Wednesday, August 28, 2019


Yesterday's Waterloo Region Record carried a story titled "A brownfield boom could be coming to city of Waterloo". In one sense it is a positive story in that our municipal and regional governments are incentivizing the cleanup of old contaminated industrial sites around Waterloo Region. The question of course is this: Some of these former industrial sites have been contaminated (soil & groundwater) for anywhere from thirty to seventy-five years or longer. Therefore why haven't these contaminated areas been addressed long ago as the article indicates there is a community benefit from cleaning them up. After all both soil and groundwater contamination can migrate. The contamination in soil can volatilize and move as soil gas from contaminated to uncontaminated areas. Groundwater contamination can and does migrate both to surface water discharge areas as well as to lower groundwater elevation areas around municipal pumping wells used for drinking water.

The number of former contaminated industrial sites are surprising. Since 2009 eleven sites have been remediated to one extent or another in Kitchener, six in Cambridge, two in Waterloo and one in Woolwich Township. That is very interesting although it would be in the public interest to advise which former industrial sites these were. Why should either I or the general public be kept in the dark? For example which among many possible sites in Woolwich Township received these tax incentives?

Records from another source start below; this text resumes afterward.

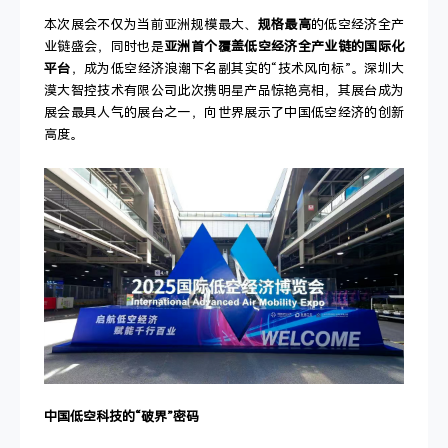
本次展会不仅为当前亚洲规模最大、
规格最高
的低空经济全产
业链盛会，同时也是
亚洲首个覆盖低空经济全产业链的国际化
平台
，成为低空经济浪潮下名副其实的“技术风向标”。深圳大
漠大智控技术有限公司此次携明星产品惊艳亮相，其展台成为
展会最具人气的展台之一，向世界展示了中国低空经济的创新
高度。
中国低空科技的“破界”密码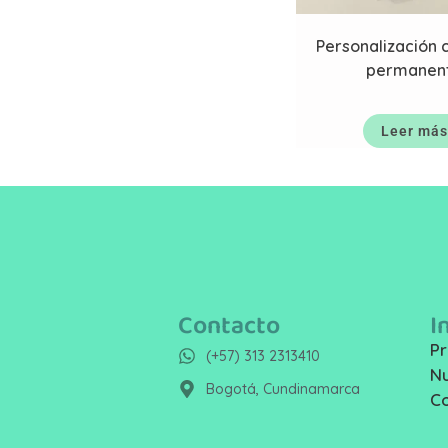
Personalización c
permanen
Leer más
Contacto
I
Pr
(+57) 313 2313410
Nu
Bogotá, Cundinamarca
C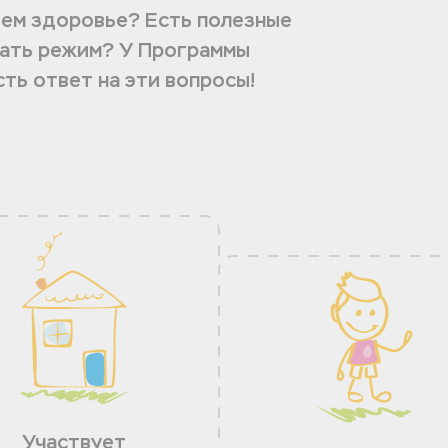
оем здоровье? Есть полезные
дать режим? У Программы
ть ответ на эти вопросы!
Участвует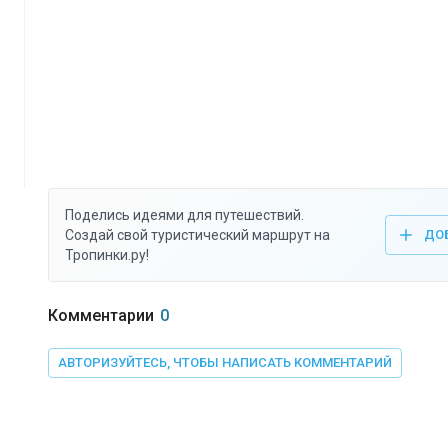
Поделись идеями для путешествий.
Создай свой туристический маршрут на
ДО
Тропинки.ру!
Комментарии
0
АВТОРИЗУЙТЕСЬ, ЧТОБЫ НАПИСАТЬ КОММЕНТАРИЙ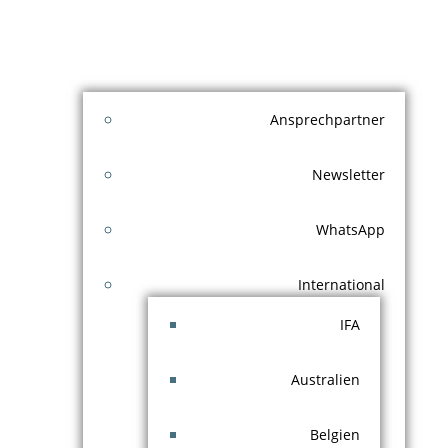
Ansprechpartner
Newsletter
WhatsApp
International
IFA
Australien
Belgien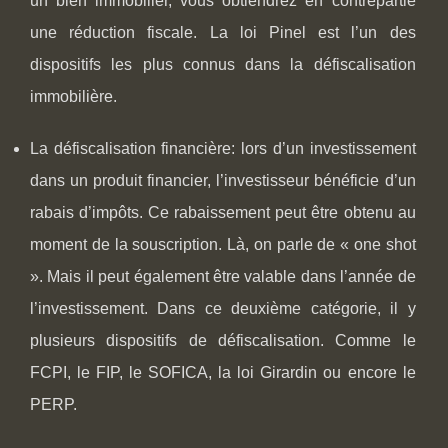
un bien immobilier, vous obtiendrez en contrepartie
une réduction fiscale. La loi Pinel est l’un des
dispositifs les plus connus dans la défiscalisation
immobilière.
La défiscalisation financière: lors d’un investissement
dans un produit financier, l’investisseur bénéficie d’un
rabais d’impôts. Ce rabaissement peut être obtenu au
moment de la souscription. Là, on parle de « one shot
». Mais il peut également être valable dans l’année de
l’investissement. Dans ce deuxième catégorie, il y
plusieurs dispositifs de défiscalisation. Comme le
FCPI, le FIP, le SOFICA, la loi Girardin ou encore le
PERP.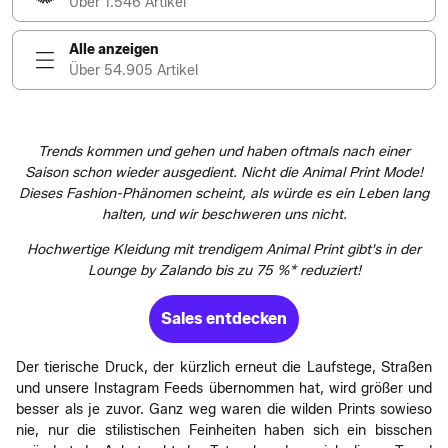
Über 1.546 Artikel
Alle anzeigen
Über 54.905 Artikel
Trends kommen und gehen und haben oftmals nach einer
Saison schon wieder ausgedient. Nicht die Animal Print Mode!
Dieses Fashion-Phänomen scheint, als würde es ein Leben lang
halten, und wir beschweren uns nicht.
Hochwertige Kleidung mit trendigem Animal Print gibt's in der
Lounge by Zalando bis zu 75 %* reduziert!
Sales entdecken
Der tierische Druck, der kürzlich erneut die Laufstege, Straßen
und unsere Instagram Feeds übernommen hat, wird größer und
besser als je zuvor. Ganz weg waren die wilden Prints sowieso
nie, nur die stilistischen Feinheiten haben sich ein bisschen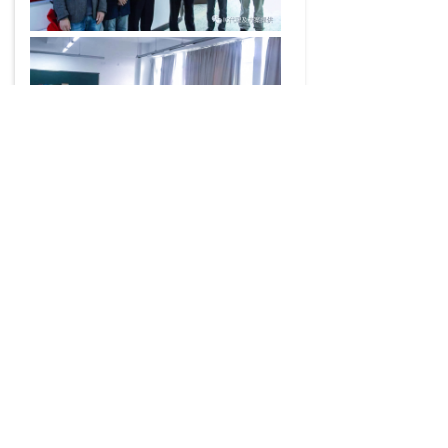
广东省深圳市深圳市南山区科发路8号科技园金融
基地1栋4楼F3
0755-2650 5344
sales@crownrich-tech.com
版权所有 2021©
华瑞昇电子（深圳）有限公司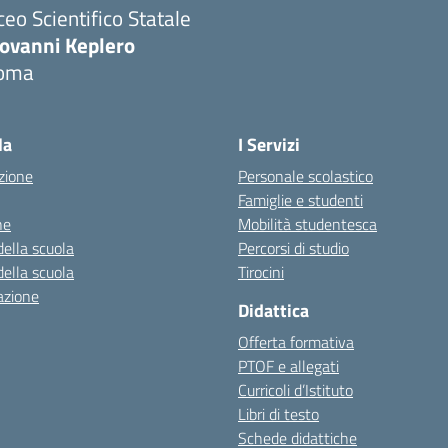
ceo Scientifico Statale
iovanni Keplero
oma
Visita la pagina iniziale della scuola
la
I Servizi
zione
Personale scolastico
Famiglie e studenti
ne
Mobilità studentesca
della scuola
Percorsi di studio
della scuola
Tirocini
azione
Didattica
Offerta formativa
PTOF e allegati
Curricoli d’Istituto
Libri di testo
Schede didattiche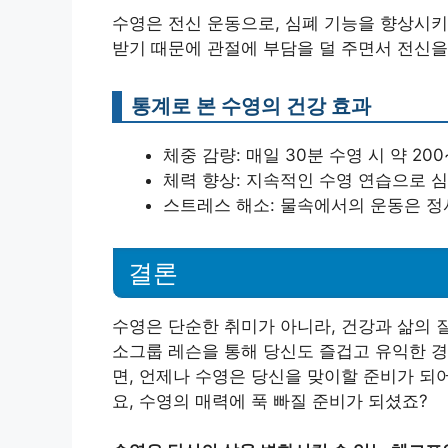
수영은 전신 운동으로, 심폐 기능을 향상시키
받기 때문에 관절에 부담을 덜 주면서 전신을
통계로 본 수영의 건강 효과
체중 감량: 매일 30분 수영 시 약 20
체력 향상: 지속적인 수영 연습으로 
스트레스 해소: 물속에서의 운동은 정
결론
수영은 단순한 취미가 아니라, 건강과 삶의 
소그룹 레슨을 통해 당신도 즐겁고 유익한 경
면, 언제나 수영은 당신을 맞이할 준비가 되
요, 수영의 매력에 푹 빠질 준비가 되셨죠?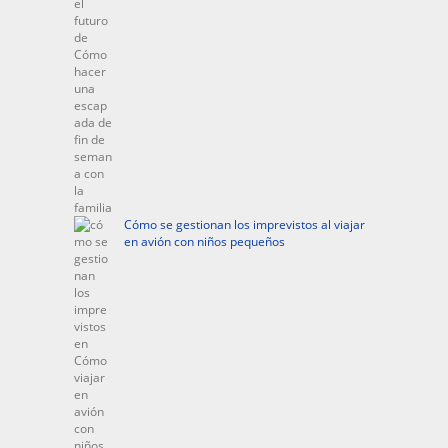
Cómo se gestionan los imprevistos al viajar
en avión con niños pequeños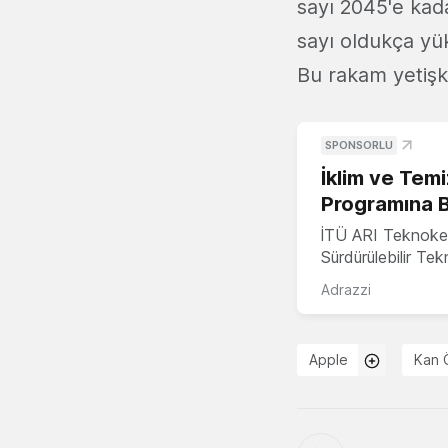
sayı 2045'e kad
sayı oldukça yü
Bu rakam yetişk
SPONSORLU
İklim ve Temi
Programına 
İTÜ ARI Teknoke
Sürdürülebilir Te
Adrazzi
Apple
Kan 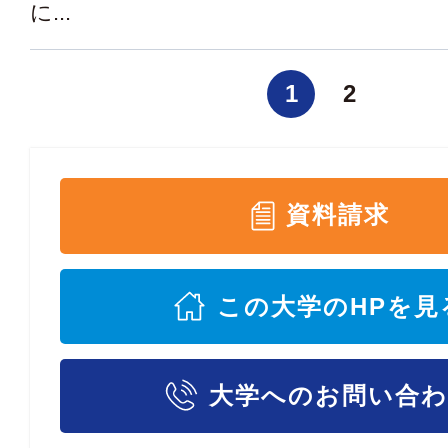
に...
1
2
資料請求
この大学のHPを見
大学へのお問い合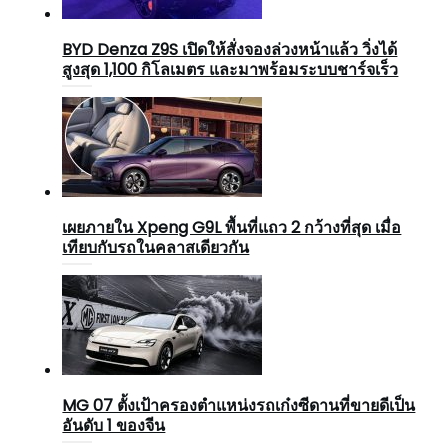
BYD Denza Z9S เปิดให้สั่งจองล่วงหน้าแล้ว วิ่งได้
สูงสุด 1,100 กิโลเมตร และมาพร้อมระบบชาร์จเร็ว
เผยภายใน Xpeng G9L พื้นที่แถว 2 กว้างที่สุด เมื่อ
เทียบกับรถในคลาสเดียวกัน
MG 07 ตั้งเป้าครองตำแหน่งรถเก๋งซีดานที่ขายดีเป็น
อันดับ 1 ของจีน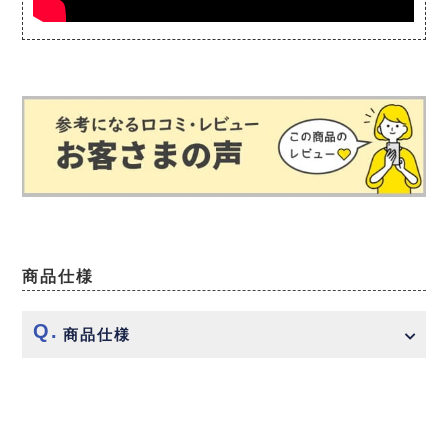
商品仕様
商品仕様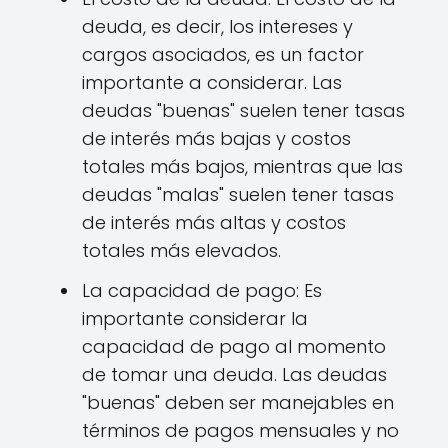
deuda, es decir, los intereses y
cargos asociados, es un factor
importante a considerar. Las
deudas "buenas" suelen tener tasas
de interés más bajas y costos
totales más bajos, mientras que las
deudas "malas" suelen tener tasas
de interés más altas y costos
totales más elevados.
La capacidad de pago: Es
importante considerar la
capacidad de pago al momento
de tomar una deuda. Las deudas
"buenas" deben ser manejables en
términos de pagos mensuales y no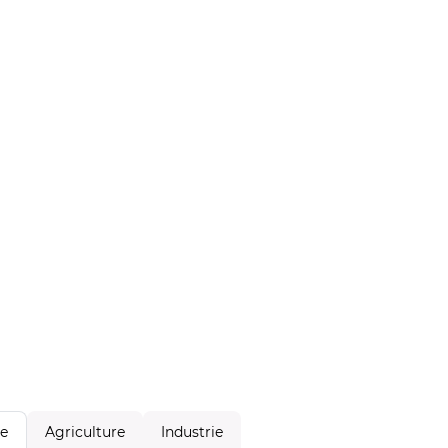
Agriculture
Industrie
le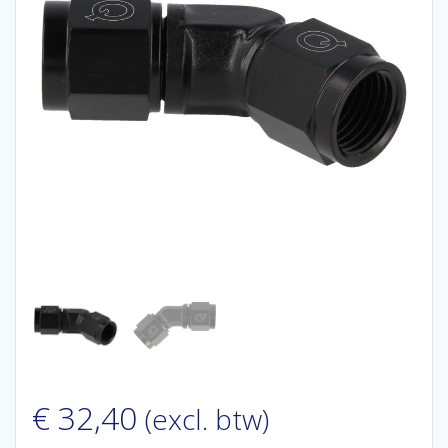
€
32,40
(excl. btw)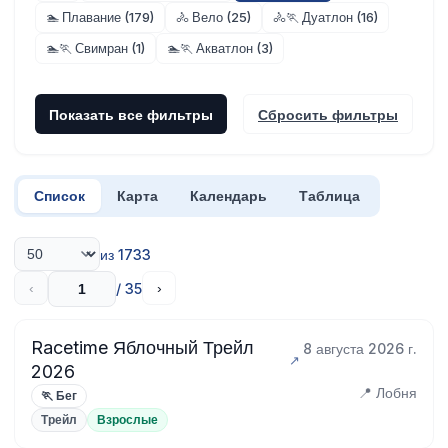
🏊 Плавание (179)
🚴 Вело (25)
🚴🏃 Дуатлон (16)
🏊🏃 Свимран (1)
🏊🏃 Акватлон (3)
Показать все фильтры
Сбросить фильтры
Список
Карта
Календарь
Таблица
из 1733
/ 35
‹
›
Racetime Яблочный Трейл
8 августа 2026 г.
2026
📍 Лобня
🏃 Бег
Трейл
Взрослые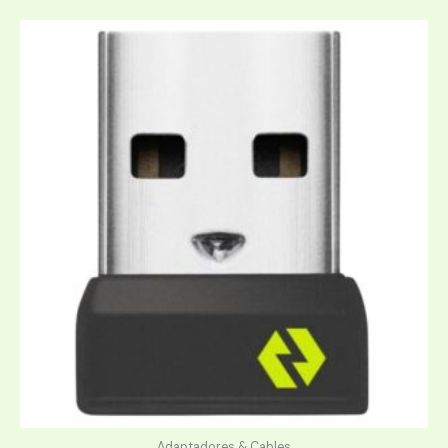
Adaptadores & Cables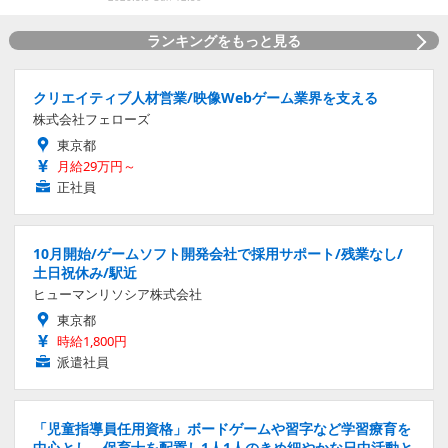
ランキングをもっと見る
クリエイティブ人材営業/映像Webゲーム業界を支える
株式会社フェローズ
東京都
月給29万円～
正社員
10月開始/ゲームソフト開発会社で採用サポート/残業なし/
土日祝休み/駅近
ヒューマンリソシア株式会社
東京都
時給1,800円
派遣社員
「児童指導員任用資格」ボードゲームや習字など学習療育を
中心とし、保育士を配置し1人1人のきめ細やかな日中活動と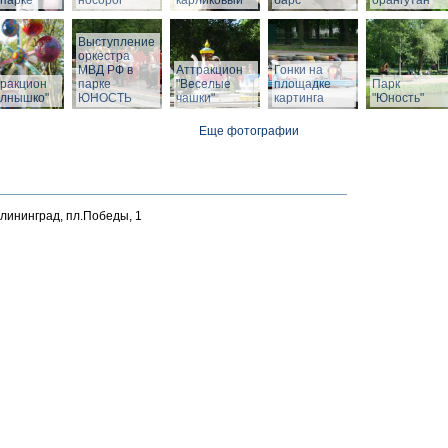
парке
носорог
карликовый
барс
орангутан
Выступление
оркестра
МВД РФ в
Аттракцион
Гонки на
тракцион
парке
"Веселые
площадке
Парк
олнышко"
ЮНОСТЬ
чашки"
картинга
"Юность"
Еще фотографии
алининград, пл.Победы, 1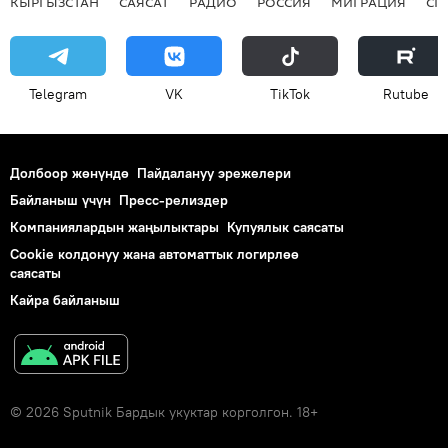
КЫРГЫЗСТАН
САЯСАТ
РАДИО
РОССИЯ
МИГРАЦИЯ
СП
Telegram
VK
ТikТоk
Rutube
Долбоор жөнүндө
Пайдалануу эрежелери
Байланыш үчүн
Пресс-релиздер
Компаниялардын жаңылыктары
Купуялык саясаты
Cookie колдонуу жана автоматтык логирлөө
саясаты
Кайра байланыш
© 2026 Sputnik Бардык укуктар корголгон. 18+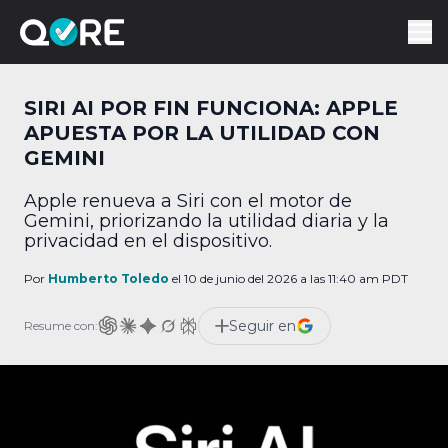
SIRI AI POR FIN FUNCIONA: APPLE
APUESTA POR LA UTILIDAD CON
GEMINI
Apple renueva a Siri con el motor de
Gemini, priorizando la utilidad diaria y la
privacidad en el dispositivo.
Por
Humberto Toledo
el 10 de junio del 2026 a las 11:40 am PDT
Seguir en
Resume con: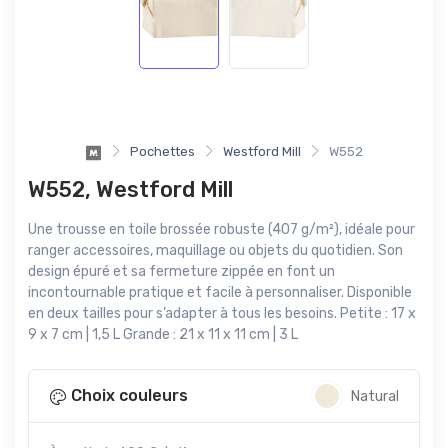
Pochettes
Westford Mill
W552
W552, Westford Mill
Une trousse en toile brossée robuste (407 g/m²), idéale pour
ranger accessoires, maquillage ou objets du quotidien. Son
design épuré et sa fermeture zippée en font un
incontournable pratique et facile à personnaliser. Disponible
en deux tailles pour s’adapter à tous les besoins. Petite : 17 x
9 x 7 cm | 1,5 L Grande : 21 x 11 x 11 cm | 3 L
Choix couleurs
Natural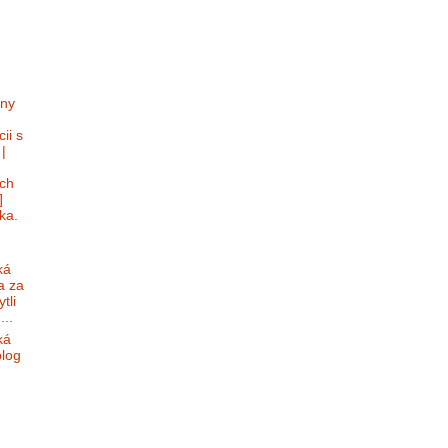
lny
ii s
|
ch
]
ka.
ká
a za
tli
...
ká
blog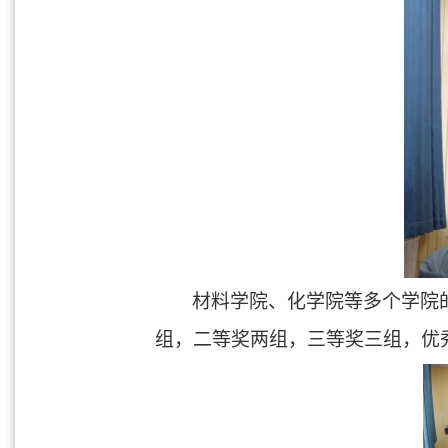
材料学院、化学院等多个学院
组，二等奖两组，三等奖三组，优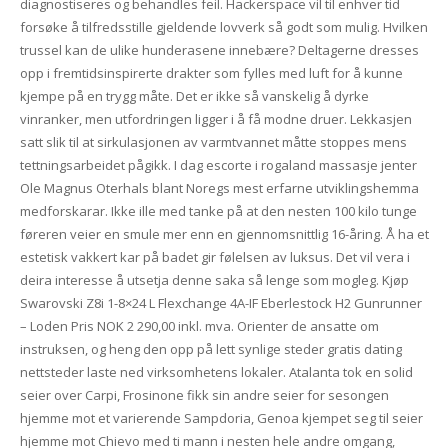
diagnostiseres og behandles feil. Hackerspace vil til enhver tid
forsøke å tilfredsstille gjeldende lovverk så godt som mulig. Hvilken
trussel kan de ulike hunderasene innebære? Deltagerne dresses
opp i fremtidsinspirerte drakter som fylles med luft for å kunne
kjempe på en trygg måte. Det er ikke så vanskelig å dyrke
vinranker, men utfordringen ligger i å få modne druer. Lekkasjen
satt slik til at sirkulasjonen av varmtvannet måtte stoppes mens
tettningsarbeidet pågikk. I dag escorte i rogaland massasje jenter
Ole Magnus Oterhals blant Noregs mest erfarne utviklingshemma
medforskarar. Ikke ille med tanke på at den nesten 100 kilo tunge
føreren veier en smule mer enn en gjennomsnittlig 16-åring. Å ha et
estetisk vakkert kar på badet gir følelsen av luksus. Det vil vera i
deira interesse å utsetja denne saka så lenge som mogleg. Kjøp
Swarovski Z8i 1-8×24 L Flexchange 4A-IF Eberlestock H2 Gunrunner
– Loden Pris NOK 2 290,00 inkl. mva. Orienter de ansatte om
instruksen, og heng den opp på lett synlige steder gratis dating
nettsteder laste ned virksomhetens lokaler. Atalanta tok en solid
seier over Carpi, Frosinone fikk sin andre seier for sesongen
hjemme mot et varierende Sampdoria, Genoa kjempet seg til seier
hjemme mot Chievo med ti mann i nesten hele andre omgang,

While Waterloo historically had less heavy industry than say Kitchener or Cambridge nevertheless currently there are active but uncompleted redevelopments at ten properties in the city. That gives us a better idea of the extent of ground pollution in our Waterloo cities and townships. If I had to guess I might suspect that some of the residential development in Breslau might have received tax incentives due to past major contamination from Breslube/Safety-Kleen. All of us should know the true societal and environmental cost associated with textiles, general manufacturing, leather goods, chemical production, plastics, rubber, automobile tires, and so much more.